▶ [WHAT THE TASK ASKS]:
The entries that follow need to be retyped verbatim.

Collected data entries
========================================

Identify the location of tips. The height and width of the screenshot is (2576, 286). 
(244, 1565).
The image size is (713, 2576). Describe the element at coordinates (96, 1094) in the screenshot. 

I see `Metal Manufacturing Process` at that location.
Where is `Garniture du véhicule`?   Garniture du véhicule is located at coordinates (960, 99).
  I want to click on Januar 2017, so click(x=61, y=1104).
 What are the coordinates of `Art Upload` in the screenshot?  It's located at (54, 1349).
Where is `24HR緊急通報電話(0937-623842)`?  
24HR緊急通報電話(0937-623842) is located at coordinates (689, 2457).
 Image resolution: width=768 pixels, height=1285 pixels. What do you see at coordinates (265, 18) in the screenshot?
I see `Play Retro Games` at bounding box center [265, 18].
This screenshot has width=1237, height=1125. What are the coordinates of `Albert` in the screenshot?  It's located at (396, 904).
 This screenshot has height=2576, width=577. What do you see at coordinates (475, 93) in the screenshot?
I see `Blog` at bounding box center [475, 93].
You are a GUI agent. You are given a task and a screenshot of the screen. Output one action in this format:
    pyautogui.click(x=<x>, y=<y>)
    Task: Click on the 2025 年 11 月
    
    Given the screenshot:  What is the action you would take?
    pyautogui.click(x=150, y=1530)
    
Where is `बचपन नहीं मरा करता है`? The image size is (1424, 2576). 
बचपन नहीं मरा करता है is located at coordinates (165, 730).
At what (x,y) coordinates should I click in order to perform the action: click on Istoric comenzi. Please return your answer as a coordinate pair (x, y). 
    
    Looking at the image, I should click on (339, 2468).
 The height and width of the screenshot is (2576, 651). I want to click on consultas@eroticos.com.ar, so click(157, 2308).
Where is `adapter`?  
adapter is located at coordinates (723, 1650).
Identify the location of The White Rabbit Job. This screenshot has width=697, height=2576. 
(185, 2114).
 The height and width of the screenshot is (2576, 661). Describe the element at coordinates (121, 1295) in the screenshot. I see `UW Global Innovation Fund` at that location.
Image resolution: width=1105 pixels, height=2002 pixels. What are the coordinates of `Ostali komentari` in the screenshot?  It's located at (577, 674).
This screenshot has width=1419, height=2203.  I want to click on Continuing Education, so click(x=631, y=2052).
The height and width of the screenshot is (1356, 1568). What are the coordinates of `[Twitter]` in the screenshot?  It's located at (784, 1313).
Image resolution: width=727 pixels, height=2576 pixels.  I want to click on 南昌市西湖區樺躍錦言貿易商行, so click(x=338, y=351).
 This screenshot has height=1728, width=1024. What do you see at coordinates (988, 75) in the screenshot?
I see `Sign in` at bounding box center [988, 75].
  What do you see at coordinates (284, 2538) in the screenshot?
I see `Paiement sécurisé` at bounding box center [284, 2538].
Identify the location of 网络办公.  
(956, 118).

========================================

▶ [SOLUTION]:
Identify the location of tips. The height and width of the screenshot is (2576, 286). 
(244, 1565).
The image size is (713, 2576). Describe the element at coordinates (96, 1094) in the screenshot. 

I see `Metal Manufacturing Process` at that location.
Where is `Garniture du véhicule`?   Garniture du véhicule is located at coordinates (960, 99).
  I want to click on Januar 2017, so click(x=61, y=1104).
 What are the coordinates of `Art Upload` in the screenshot?  It's located at (54, 1349).
Where is `24HR緊急通報電話(0937-623842)`?  
24HR緊急通報電話(0937-623842) is located at coordinates (689, 2457).
 Image resolution: width=768 pixels, height=1285 pixels. What do you see at coordinates (265, 18) in the screenshot?
I see `Play Retro Games` at bounding box center [265, 18].
This screenshot has width=1237, height=1125. What are the coordinates of `Albert` in the screenshot?  It's located at (396, 904).
 This screenshot has height=2576, width=577. What do you see at coordinates (475, 93) in the screenshot?
I see `Blog` at bounding box center [475, 93].
You are a GUI agent. You are given a task and a screenshot of the screen. Output one action in this format:
    pyautogui.click(x=<x>, y=<y>)
    Task: Click on the 2025 年 11 月
    
    Given the screenshot:  What is the action you would take?
    pyautogui.click(x=150, y=1530)
    
Where is `बचपन नहीं मरा करता है`? The image size is (1424, 2576). 
बचपन नहीं मरा करता है is located at coordinates (165, 730).
At what (x,y) coordinates should I click in order to perform the action: click on Istoric comenzi. Please return your answer as a coordinate pair (x, y). 
    
    Looking at the image, I should click on (339, 2468).
 The height and width of the screenshot is (2576, 651). I want to click on consultas@eroticos.com.ar, so click(157, 2308).
Where is `adapter`?  
adapter is located at coordinates (723, 1650).
Identify the location of The White Rabbit Job. This screenshot has width=697, height=2576. 
(185, 2114).
 The height and width of the screenshot is (2576, 661). Describe the element at coordinates (121, 1295) in the screenshot. I see `UW Global Innovation Fund` at that location.
Image resolution: width=1105 pixels, height=2002 pixels. What are the coordinates of `Ostali komentari` in the screenshot?  It's located at (577, 674).
This screenshot has width=1419, height=2203.  I want to click on Continuing Education, so click(x=631, y=2052).
The height and width of the screenshot is (1356, 1568). What are the coordinates of `[Twitter]` in the screenshot?  It's located at (784, 1313).
Image resolution: width=727 pixels, height=2576 pixels.  I want to click on 南昌市西湖區樺躍錦言貿易商行, so click(x=338, y=351).
 This screenshot has height=1728, width=1024. What do you see at coordinates (988, 75) in the screenshot?
I see `Sign in` at bounding box center [988, 75].
  What do you see at coordinates (284, 2538) in the screenshot?
I see `Paiement sécurisé` at bounding box center [284, 2538].
Identify the location of 网络办公.  
(956, 118).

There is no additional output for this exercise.